Titel: Landesgesetz über die Wahlen zu den kommunalen Vertretungsorganen (Kommunalwahlgesetz - KWG)
Normgeber: Rheinland-Pfalz
Amtliche Abkürzung: KWG
Gliederungs-Nr.: 2021-1
Normtyp: Gesetz

(1) Bei Mehrheitswahl ist die Stimmabgabe ungültig, wenn der Stimmzettel

  1. 1.

    als nicht amtlich hergestellt erkennbar oder für ein anderes Wahlgebiet oder einen anderen Wahlbereich gültig ist,

  2. 2.

    keine Kennzeichnung oder Eintragung enthält,

  3. 3.

    den Willen des Wählers nicht zweifelsfrei erkennen lässt,

  4. 4.

    einen Zusatz oder Vorbehalt enthält. Streichungen von Bewerbernamen gelten nicht als Vorbehalt oder Zusatz. Bewerbern, deren Namen vom Wähler gestrichen wurden, werden keine Stimmen zugeteilt.

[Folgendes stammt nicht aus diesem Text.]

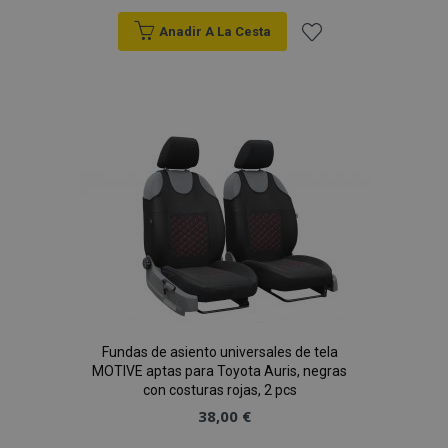
Anadir A La Cesta
Añadir
a la
Lista
recently_viewed_product_previous
1
Adobe Inc.
www.vtvauto.es
de
Deseos
recently_compared_product
1
Adobe Inc.
www.vtvauto.es
Fundas de asiento universales de tela
MOTIVE aptas para Toyota Auris, negras
con costuras rojas, 2 pcs
Proveedor
/
38,00 €
Nombre
Vencimiento
Descripción
Dominio
Proveedor
Nombre
Vencimiento
Descripción
/
Dominio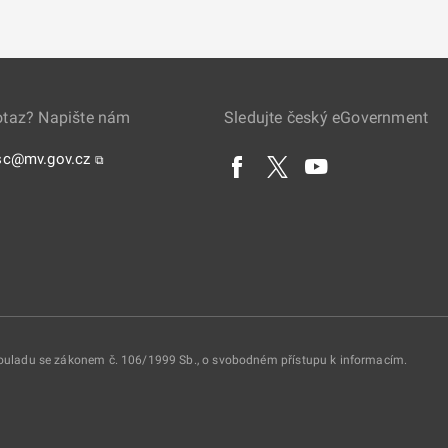
otaz? Napište nám
Sledujte český eGovernment
sc@mv.gov.cz
⧉
 souladu se zákonem č. 106/1999 Sb., o svobodném přístupu k informacím.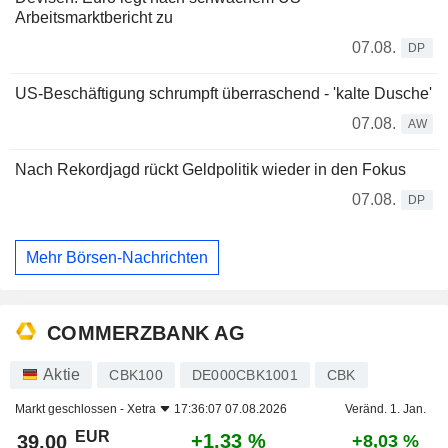
Arbeitsmarktbericht zu
07.08.
DP
US-Beschäftigung schrumpft überraschend - 'kalte Dusche'
07.08.
AW
Nach Rekordjagd rückt Geldpolitik wieder in den Fokus
07.08.
DP
Mehr Börsen-Nachrichten
COMMERZBANK AG
Aktie
CBK100
DE000CBK1001
CBK
Markt geschlossen -
Xetra
17:36:07 07.08.2026
Veränd. 1. Jan.
EUR
+1,33 %
39,00
+8,03 %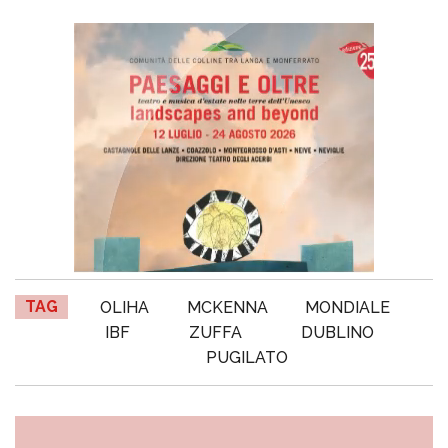
TAG
OLIHA
MCKENNA
MONDIALE
IBF
ZUFFA
DUBLINO
PUGILATO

(2) Ungültig sind Stimmen, wenn

  1. 1.
    eine Person, die der Wähler wählen will, nicht zweifelsfrei zu erkennen ist, hinsichtlich dieser Person,
  2. 2.
    der Stimmzettel gegenüber einer Person, die der Wähler wählen will, einen Zusatz oder einen Vorbehalt enthält, hinsichtlich dieser Person,
  3. 3.
    eine Person, die der Wähler wählen will, nicht wählbar ist, hinsichtlich dieser Person,
  4. 4.
    über die zulässige Stimmenzahl (§ 33 Abs. 1) hinaus Personen eingetragen oder gekennzeichnet sind hinsichtlich der über die zulässige Stimmenzahl eingetragenen oder gekennzeichneten Personen; dabei ist maßgebend bei der Zuteilung der Stimmen die Reihenfolge der Personen von oben nach unten auf dem Stimmzettel,
  5. 5.
    eine wählbare Person mehr als einmal aufgeführt ist, hinsichtlich der weiteren für sie abgegebenen Stimmen.

(3) Hat der Wähler in den Fällen des § 33 Abs. 2 Satz 1 bis 3 seine Stimmenzahl nicht ausgeschöpft und den Wahlvorschlag gekennzeichnet, gilt die Kennzeichnung des Wahlvorschlags als Vergabe der nicht ausgeschöpften Stimmen. In diesem Fall wird jedem Bewerber des Wahlvorschlags von oben nach unten mit Ausnahme der vom Wähler bereits gekennzeichneten, gestrichenen oder eingetragenen Personen eine Stimme zugeteilt.